The reluctance on the part of tenants' advisers to take this point may perhaps be down to the statements of leading commentators on the relevant case law. For example:

"The court has power to order the inclusion of an upwards only rent review clause. This power is likely to be exercised where the current tenancy contains such a clause" (Woodfall).

"If the previous lease included an "upwards only" rent review provision and that can be shown to be in accordance with current market practice then it would seem that the new lease should contain a similar provision" (Hill and Redman).

It is of course the case that the majority of business leases coming up for renewal (where the term has been of sufficient length) do contain upwards only reviews and this remains in line with current market practice for the grant of new leases. But is this the end of the argument? The statements of the commentators are not unequivocal and an examination of the cases suggests that the position is far from settled. Is there scope for tenants to argue for upwards/downwards reviews on renewals? The following points are worth considering:

What Do The Cases Say?

A number of the cases which will have informed the commentators' views are at County Court level only and therefore do not create binding precedents. There are however three High Court decisions:

Stylo Shoes Limited v Manchester Royal Exchange Limited 204EG803, [1967] EGD 743

There had been no rent review in the previous lease. The tenant wanted an upwards/downwards review to allow for a lower rent if market conditions determined, which was recognised then as being very unlikely. The judge held that, although the point was rather academic, he saw no reason why "sauce for the goose should not be sauce for the gander" and decided that the review should be upwards/downwards.

Janes (Gowns) Limited v Harlow Developments Corporation [1980] 1EGLR52

Again there had been no previous rent review. The judge followed the Stylo decision, holding that the review should be upwards/downwards and basing his decision on the evidence before him that rents may go down as well as up.

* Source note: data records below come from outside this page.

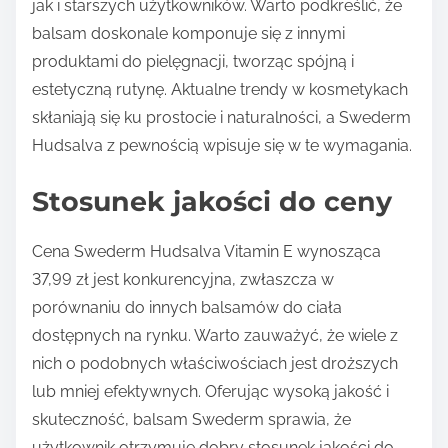
jak i starszych użytkowników. Warto podkreślić, że
balsam doskonale komponuje się z innymi
produktami do pielęgnacji, tworząc spójną i
estetyczną rutynę. Aktualne trendy w kosmetykach
skłaniają się ku prostocie i naturalności, a Swederm
Hudsalva z pewnością wpisuje się w te wymagania.
Stosunek jakości do ceny
Cena Swederm Hudsalva Vitamin E wynosząca
37,99 zł jest konkurencyjna, zwłaszcza w
porównaniu do innych balsamów do ciała
dostępnych na rynku. Warto zauważyć, że wiele z
nich o podobnych właściwościach jest droższych
lub mniej efektywnych. Oferując wysoką jakość i
skuteczność, balsam Swederm sprawia, że
użytkownik otrzymuje dobry stosunek jakości do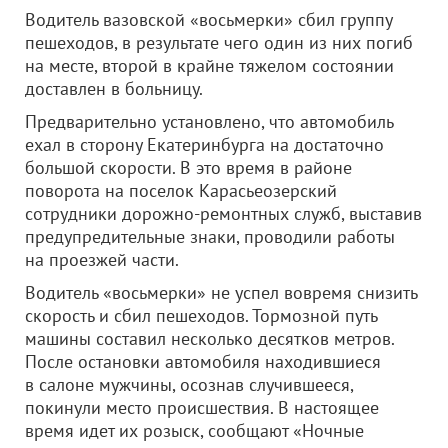
Водитель вазовской «восьмерки» сбил группу
пешеходов, в результате чего один из них погиб
на месте, второй в крайне тяжелом состоянии
доставлен в больницу.
Предварительно установлено, что автомобиль
ехал в сторону Екатеринбурга на достаточно
большой скорости. В это время в районе
поворота на поселок Карасьеозерский
сотрудники дорожно-ремонтных служб, выставив
предупредительные знаки, проводили работы
на проезжей части.
Водитель «восьмерки» не успел вовремя снизить
скорость и сбил пешеходов. Тормозной путь
машины составил несколько десятков метров.
После остановки автомобиля находившиеся
в салоне мужчины, осознав случившееся,
покинули место происшествия. В настоящее
время идет их розыск, сообщают «Ночные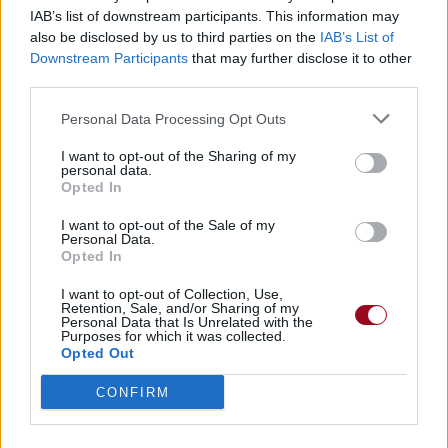
IAB’s list of downstream participants. This information may
also be disclosed by us to third parties on the
IAB’s List of
Downstream Participants
that may further disclose it to other
third parties.
Personal Data Processing Opt Outs
I want to opt-out of the Sharing of my
personal data.
Opted In
I want to opt-out of the Sale of my
Personal Data.
Opted In
I want to opt-out of Collection, Use,
Retention, Sale, and/or Sharing of my
Personal Data that Is Unrelated with the
Purposes for which it was collected.
Opted Out
CONFIRM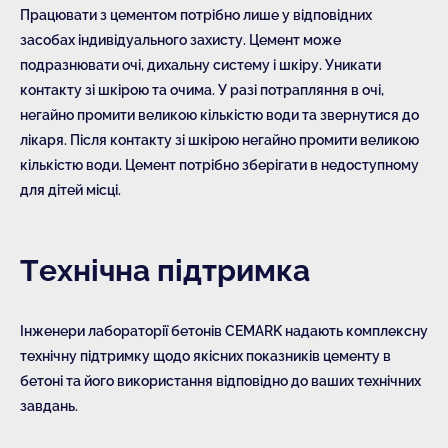
Працювати з цементом потрібно лише у відповідних
засобах індивідуального захисту. Цемент може
подразнювати очі, дихальну систему і шкіру. Уникати
контакту зі шкірою та очима. У разі потрапляння в очі,
негайно промити великою кількістю води та звернутися до
лікаря. Після контакту зі шкірою негайно промити великою
кількістю води. Цемент потрібно зберігати в недоступному
для дітей місці.
Технічна підтримка
Інженери лабораторії бетонів CEMARK надають комплексну
технічну підтримку щодо якісних показників цементу в
бетоні та його використання відповідно до ваших технічних
завдань.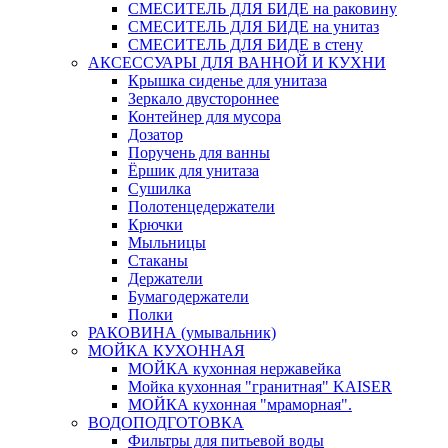
СМЕСИТЕЛЬ ДЛЯ БИДЕ на раковину
СМЕСИТЕЛЬ ДЛЯ БИДЕ на унитаз
СМЕСИТЕЛЬ ДЛЯ БИДЕ в стену
АКСЕССУАРЫ ДЛЯ ВАННОЙ И КУХНИ
Крышка сиденье для унитаза
Зеркало двустороннее
Контейнер для мусора
Дозатор
Поручень для ванны
Ёршик для унитаза
Сушилка
Полотенцедержатели
Крючки
Мыльницы
Стаканы
Держатели
Бумагодержатели
Полки
РАКОВИНА (умывальник)
МОЙКА КУХОННАЯ
МОЙКА кухонная нержавейка
Мойка кухонная "гранитная" KAISER
МОЙКА кухонная "мраморная".
ВОДОПОДГОТОВКА
Фильтры для питьевой воды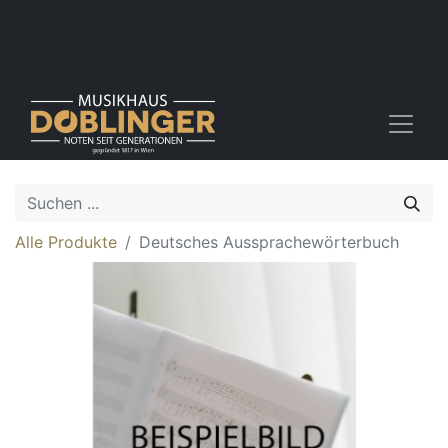
Alle Produkte
Deutsches Aussprachewörterbuch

Charles Follett Limited v Cabtell Investment Co Limited [1986] 2EGLR76

Here there had been a previous review which was upwards only. The judge decided that the rent review in the new lease should also be upwards only, distinguishing the decision in Janes on the basis that no evidence had been put before him that rents might go down and also because the existing lease did have an upwards only review which the judge stated was a factor. He made it clear however that he was not prevented by the presence of this clause from exercising his discretion to allow an upwards/downwards review because Section 34(3) of the Landlord and Tenant Act 1954 gave him an unfettered discretion on the point.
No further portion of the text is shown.